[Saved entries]
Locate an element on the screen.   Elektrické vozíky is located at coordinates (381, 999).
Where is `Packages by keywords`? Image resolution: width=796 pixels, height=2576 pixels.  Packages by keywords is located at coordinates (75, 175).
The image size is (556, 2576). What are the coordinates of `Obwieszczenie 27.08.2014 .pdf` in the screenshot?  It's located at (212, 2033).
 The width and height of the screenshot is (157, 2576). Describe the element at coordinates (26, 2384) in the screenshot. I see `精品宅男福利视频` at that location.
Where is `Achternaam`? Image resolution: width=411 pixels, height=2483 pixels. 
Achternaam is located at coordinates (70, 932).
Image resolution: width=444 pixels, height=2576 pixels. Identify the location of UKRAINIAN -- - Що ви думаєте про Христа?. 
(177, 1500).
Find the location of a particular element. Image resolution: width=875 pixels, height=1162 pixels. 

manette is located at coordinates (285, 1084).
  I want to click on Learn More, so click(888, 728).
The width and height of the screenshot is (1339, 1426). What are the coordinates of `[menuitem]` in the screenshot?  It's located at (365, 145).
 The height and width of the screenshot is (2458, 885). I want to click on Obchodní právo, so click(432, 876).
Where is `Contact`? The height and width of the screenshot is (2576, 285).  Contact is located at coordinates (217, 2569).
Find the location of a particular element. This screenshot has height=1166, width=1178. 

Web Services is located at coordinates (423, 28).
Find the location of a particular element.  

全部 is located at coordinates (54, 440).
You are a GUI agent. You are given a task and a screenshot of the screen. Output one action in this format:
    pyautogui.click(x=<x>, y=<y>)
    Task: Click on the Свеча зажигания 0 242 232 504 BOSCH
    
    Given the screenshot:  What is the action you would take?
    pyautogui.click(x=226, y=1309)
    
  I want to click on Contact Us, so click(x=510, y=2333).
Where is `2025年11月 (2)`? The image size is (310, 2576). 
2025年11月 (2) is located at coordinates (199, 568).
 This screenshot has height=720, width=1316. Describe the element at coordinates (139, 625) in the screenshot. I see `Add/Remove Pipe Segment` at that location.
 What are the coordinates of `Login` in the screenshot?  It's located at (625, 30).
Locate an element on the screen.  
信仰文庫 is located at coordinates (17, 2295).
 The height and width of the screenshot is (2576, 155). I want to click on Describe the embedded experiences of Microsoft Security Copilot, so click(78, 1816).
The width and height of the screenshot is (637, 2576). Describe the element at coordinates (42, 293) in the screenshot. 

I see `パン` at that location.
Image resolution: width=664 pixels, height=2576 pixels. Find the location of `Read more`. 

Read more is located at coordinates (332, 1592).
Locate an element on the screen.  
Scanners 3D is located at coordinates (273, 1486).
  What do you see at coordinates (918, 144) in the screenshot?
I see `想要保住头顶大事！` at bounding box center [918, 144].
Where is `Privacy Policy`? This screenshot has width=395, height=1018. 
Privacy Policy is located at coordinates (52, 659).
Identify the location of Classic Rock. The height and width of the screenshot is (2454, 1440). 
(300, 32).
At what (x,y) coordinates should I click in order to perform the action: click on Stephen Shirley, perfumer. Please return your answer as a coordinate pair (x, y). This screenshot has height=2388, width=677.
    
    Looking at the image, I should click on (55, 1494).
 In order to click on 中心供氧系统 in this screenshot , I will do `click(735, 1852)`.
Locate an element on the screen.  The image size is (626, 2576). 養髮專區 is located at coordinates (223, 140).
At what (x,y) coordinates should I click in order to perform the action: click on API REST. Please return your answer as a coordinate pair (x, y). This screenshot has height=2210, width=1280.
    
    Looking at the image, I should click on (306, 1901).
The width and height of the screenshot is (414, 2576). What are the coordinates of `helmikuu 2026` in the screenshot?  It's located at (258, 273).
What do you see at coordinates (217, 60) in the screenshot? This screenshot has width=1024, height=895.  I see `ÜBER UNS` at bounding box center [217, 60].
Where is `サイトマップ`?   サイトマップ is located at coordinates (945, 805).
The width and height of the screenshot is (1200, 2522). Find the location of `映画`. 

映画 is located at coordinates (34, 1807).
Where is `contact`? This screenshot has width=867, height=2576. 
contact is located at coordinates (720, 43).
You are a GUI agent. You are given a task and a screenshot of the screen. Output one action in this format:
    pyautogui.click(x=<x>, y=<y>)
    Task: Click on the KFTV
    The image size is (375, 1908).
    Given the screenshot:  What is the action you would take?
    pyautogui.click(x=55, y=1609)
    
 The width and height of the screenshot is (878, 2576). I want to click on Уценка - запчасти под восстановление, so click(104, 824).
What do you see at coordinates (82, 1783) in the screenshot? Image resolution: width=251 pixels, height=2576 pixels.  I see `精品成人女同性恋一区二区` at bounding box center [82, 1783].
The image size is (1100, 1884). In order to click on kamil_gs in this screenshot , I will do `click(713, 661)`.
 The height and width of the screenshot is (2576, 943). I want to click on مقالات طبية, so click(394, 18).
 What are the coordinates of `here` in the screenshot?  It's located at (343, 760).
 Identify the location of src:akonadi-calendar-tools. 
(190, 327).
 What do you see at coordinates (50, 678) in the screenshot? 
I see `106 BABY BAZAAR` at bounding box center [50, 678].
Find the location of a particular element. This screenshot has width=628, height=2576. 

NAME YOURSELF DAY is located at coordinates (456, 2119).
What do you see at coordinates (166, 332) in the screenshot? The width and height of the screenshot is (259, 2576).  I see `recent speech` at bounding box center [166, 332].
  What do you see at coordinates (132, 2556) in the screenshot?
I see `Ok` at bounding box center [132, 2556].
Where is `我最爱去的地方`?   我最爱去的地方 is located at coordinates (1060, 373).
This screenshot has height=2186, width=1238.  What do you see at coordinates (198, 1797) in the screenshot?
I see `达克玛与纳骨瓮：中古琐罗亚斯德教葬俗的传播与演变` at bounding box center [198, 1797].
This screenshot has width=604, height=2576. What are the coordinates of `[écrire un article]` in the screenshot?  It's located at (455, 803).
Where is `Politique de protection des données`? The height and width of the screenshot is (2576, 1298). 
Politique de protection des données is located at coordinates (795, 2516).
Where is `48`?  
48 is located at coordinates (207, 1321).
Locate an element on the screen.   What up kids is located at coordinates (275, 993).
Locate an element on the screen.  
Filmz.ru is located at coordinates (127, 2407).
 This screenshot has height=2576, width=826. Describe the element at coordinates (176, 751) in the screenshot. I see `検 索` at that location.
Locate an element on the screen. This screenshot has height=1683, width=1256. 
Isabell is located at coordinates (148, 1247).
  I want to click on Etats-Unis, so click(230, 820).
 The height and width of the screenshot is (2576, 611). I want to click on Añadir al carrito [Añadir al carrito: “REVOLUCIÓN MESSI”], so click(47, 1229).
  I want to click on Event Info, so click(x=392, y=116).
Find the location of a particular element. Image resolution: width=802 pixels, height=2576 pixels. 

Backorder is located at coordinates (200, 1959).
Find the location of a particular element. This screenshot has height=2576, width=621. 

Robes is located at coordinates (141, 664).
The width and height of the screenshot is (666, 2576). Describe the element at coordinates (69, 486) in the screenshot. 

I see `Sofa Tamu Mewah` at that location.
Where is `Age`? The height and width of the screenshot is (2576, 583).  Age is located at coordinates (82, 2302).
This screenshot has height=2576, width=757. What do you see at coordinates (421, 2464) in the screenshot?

▸ **PROBLEM DESCRIPTION**
Once more, write out the records in full, exactly as they appear.

▸ **EXERCISE OUTPUT**
Locate an element on the screen.   Elektrické vozíky is located at coordinates (381, 999).
Where is `Packages by keywords`? Image resolution: width=796 pixels, height=2576 pixels.  Packages by keywords is located at coordinates (75, 175).
The image size is (556, 2576). What are the coordinates of `Obwieszczenie 27.08.2014 .pdf` in the screenshot?  It's located at (212, 2033).
 The width and height of the screenshot is (157, 2576). Describe the element at coordinates (26, 2384) in the screenshot. I see `精品宅男福利视频` at that location.
Where is `Achternaam`? Image resolution: width=411 pixels, height=2483 pixels. 
Achternaam is located at coordinates (70, 932).
Image resolution: width=444 pixels, height=2576 pixels. Identify the location of UKRAINIAN -- - Що ви думаєте про Христа?. 
(177, 1500).
Find the location of a particular element. Image resolution: width=875 pixels, height=1162 pixels. 

manette is located at coordinates (285, 1084).
  I want to click on Learn More, so click(888, 728).
The width and height of the screenshot is (1339, 1426). What are the coordinates of `[menuitem]` in the screenshot?  It's located at (365, 145).
 The height and width of the screenshot is (2458, 885). I want to click on Obchodní právo, so click(432, 876).
Where is `Contact`? The height and width of the screenshot is (2576, 285).  Contact is located at coordinates (217, 2569).
Find the location of a particular element. This screenshot has height=1166, width=1178. 

Web Services is located at coordinates (423, 28).
Find the location of a particular element.  

全部 is located at coordinates (54, 440).
You are a GUI agent. You are given a task and a screenshot of the screen. Output one action in this format:
    pyautogui.click(x=<x>, y=<y>)
    Task: Click on the Свеча зажигания 0 242 232 504 BOSCH
    
    Given the screenshot:  What is the action you would take?
    pyautogui.click(x=226, y=1309)
    
  I want to click on Contact Us, so click(x=510, y=2333).
Where is `2025年11月 (2)`? The image size is (310, 2576). 
2025年11月 (2) is located at coordinates (199, 568).
 This screenshot has height=720, width=1316. Describe the element at coordinates (139, 625) in the screenshot. I see `Add/Remove Pipe Segment` at that location.
 What are the coordinates of `Login` in the screenshot?  It's located at (625, 30).
Locate an element on the screen.  
信仰文庫 is located at coordinates (17, 2295).
 The height and width of the screenshot is (2576, 155). I want to click on Describe the embedded experiences of Microsoft Security Copilot, so click(78, 1816).
The width and height of the screenshot is (637, 2576). Describe the element at coordinates (42, 293) in the screenshot. 

I see `パン` at that location.
Image resolution: width=664 pixels, height=2576 pixels. Find the location of `Read more`. 

Read more is located at coordinates (332, 1592).
Locate an element on the screen.  
Scanners 3D is located at coordinates (273, 1486).
  What do you see at coordinates (918, 144) in the screenshot?
I see `想要保住头顶大事！` at bounding box center [918, 144].
Where is `Privacy Policy`? This screenshot has width=395, height=1018. 
Privacy Policy is located at coordinates (52, 659).
Identify the location of Classic Rock. The height and width of the screenshot is (2454, 1440). 
(300, 32).
At what (x,y) coordinates should I click in order to perform the action: click on Stephen Shirley, perfumer. Please return your answer as a coordinate pair (x, y). This screenshot has height=2388, width=677.
    
    Looking at the image, I should click on (55, 1494).
 In order to click on 中心供氧系统 in this screenshot , I will do `click(735, 1852)`.
Locate an element on the screen.  The image size is (626, 2576). 養髮專區 is located at coordinates (223, 140).
At what (x,y) coordinates should I click in order to perform the action: click on API REST. Please return your answer as a coordinate pair (x, y). This screenshot has height=2210, width=1280.
    
    Looking at the image, I should click on (306, 1901).
The width and height of the screenshot is (414, 2576). What are the coordinates of `helmikuu 2026` in the screenshot?  It's located at (258, 273).
What do you see at coordinates (217, 60) in the screenshot? This screenshot has width=1024, height=895.  I see `ÜBER UNS` at bounding box center [217, 60].
Where is `サイトマップ`?   サイトマップ is located at coordinates (945, 805).
The width and height of the screenshot is (1200, 2522). Find the location of `映画`. 

映画 is located at coordinates (34, 1807).
Where is `contact`? This screenshot has width=867, height=2576. 
contact is located at coordinates (720, 43).
You are a GUI agent. You are given a task and a screenshot of the screen. Output one action in this format:
    pyautogui.click(x=<x>, y=<y>)
    Task: Click on the KFTV
    The image size is (375, 1908).
    Given the screenshot:  What is the action you would take?
    pyautogui.click(x=55, y=1609)
    
 The width and height of the screenshot is (878, 2576). I want to click on Уценка - запчасти под восстановление, so click(104, 824).
What do you see at coordinates (82, 1783) in the screenshot? Image resolution: width=251 pixels, height=2576 pixels.  I see `精品成人女同性恋一区二区` at bounding box center [82, 1783].
The image size is (1100, 1884). In order to click on kamil_gs in this screenshot , I will do `click(713, 661)`.
 The height and width of the screenshot is (2576, 943). I want to click on مقالات طبية, so click(394, 18).
 What are the coordinates of `here` in the screenshot?  It's located at (343, 760).
 Identify the location of src:akonadi-calendar-tools. 
(190, 327).
 What do you see at coordinates (50, 678) in the screenshot? 
I see `106 BABY BAZAAR` at bounding box center [50, 678].
Find the location of a particular element. This screenshot has width=628, height=2576. 

NAME YOURSELF DAY is located at coordinates (456, 2119).
What do you see at coordinates (166, 332) in the screenshot? The width and height of the screenshot is (259, 2576).  I see `recent speech` at bounding box center [166, 332].
  What do you see at coordinates (132, 2556) in the screenshot?
I see `Ok` at bounding box center [132, 2556].
Where is `我最爱去的地方`?   我最爱去的地方 is located at coordinates (1060, 373).
This screenshot has height=2186, width=1238.  What do you see at coordinates (198, 1797) in the screenshot?
I see `达克玛与纳骨瓮：中古琐罗亚斯德教葬俗的传播与演变` at bounding box center [198, 1797].
This screenshot has width=604, height=2576. What are the coordinates of `[écrire un article]` in the screenshot?  It's located at (455, 803).
Where is `Politique de protection des données`? The height and width of the screenshot is (2576, 1298). 
Politique de protection des données is located at coordinates (795, 2516).
Where is `48`?  
48 is located at coordinates (207, 1321).
Locate an element on the screen.   What up kids is located at coordinates (275, 993).
Locate an element on the screen.  
Filmz.ru is located at coordinates (127, 2407).
 This screenshot has height=2576, width=826. Describe the element at coordinates (176, 751) in the screenshot. I see `検 索` at that location.
Locate an element on the screen. This screenshot has height=1683, width=1256. 
Isabell is located at coordinates (148, 1247).
  I want to click on Etats-Unis, so click(230, 820).
 The height and width of the screenshot is (2576, 611). I want to click on Añadir al carrito [Añadir al carrito: “REVOLUCIÓN MESSI”], so click(47, 1229).
  I want to click on Event Info, so click(x=392, y=116).
Find the location of a particular element. Image resolution: width=802 pixels, height=2576 pixels. 

Backorder is located at coordinates (200, 1959).
Find the location of a particular element. This screenshot has height=2576, width=621. 

Robes is located at coordinates (141, 664).
The width and height of the screenshot is (666, 2576). Describe the element at coordinates (69, 486) in the screenshot. 

I see `Sofa Tamu Mewah` at that location.
Where is `Age`? The height and width of the screenshot is (2576, 583).  Age is located at coordinates (82, 2302).
This screenshot has height=2576, width=757. What do you see at coordinates (421, 2464) in the screenshot?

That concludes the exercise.